Editor's note: This story is part of a GroundTruth project we call "Generation TBD," a year-long effort that brings together media, technology, education and humanitarian partners for an authoritative, global exploration of the youth unemployment crisis. Tik Root is a 2014 GroundTruth fellow working on this project. He will be reporting on youth unemployment in Spain this spring.
MIDDLEBURY, Vermont — Everyone gets the question eventually. The asker may employ a slightly different tone, inflection or wording but will inevitably get to the point: “So… what do you do?”
For America’s young people – almost 6 million of whom are neither studying nor employed – the answer is often far from simple.
“It's a question that is expecting a really pithy answer of 'occupation — insert here,’” said Ava Kerr, a 2012 graduate of Middlebury College who is now living in New Orleans and has found enough part-time work — at both an afterschool program and a children’s museum — to barely make ends meet. “It's like Mad Libs. But the real explanation is much longer.”

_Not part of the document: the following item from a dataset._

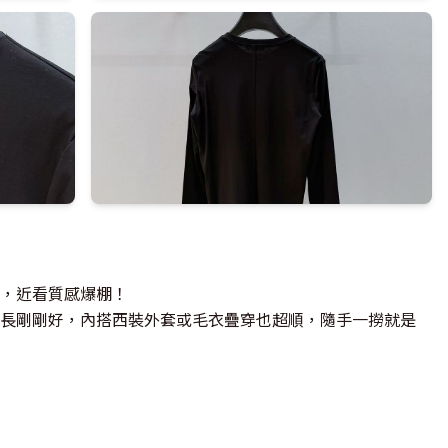
，近看質感爆棚！
長剛剛好，內搭西裝外套或毛衣疊穿也超順，隨手一撈就是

Across the world, 12.6 percent of young people between the ages of 15 and 24 are unemployed; nearly triple the rate for those over 24. This is forcing youth everywhere to wrestle with the day-to-day challenges of being out of work. One of these difficulties, though less apparent than paying bills or getting food on the table, is handling the common questions about what they do and, implicitly, where they fit in society.

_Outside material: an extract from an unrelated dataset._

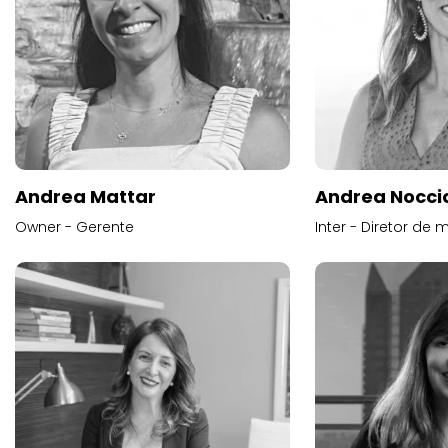
Andrea Mattar
Andrea Noccio
Owner - Gerente
Inter - Diretor de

“Adults often define themselves in relation to their work,” said Dr. Stephen Hamilton, a professor of human ecology and the associate director of youth development at Cornell University. “If they either have no work at all, or they have work that is clearly not work that expresses who they are and offers them a chance to develop themselves and move higher, then they are likely suffer a loss of status and feel as though they're not really adults.”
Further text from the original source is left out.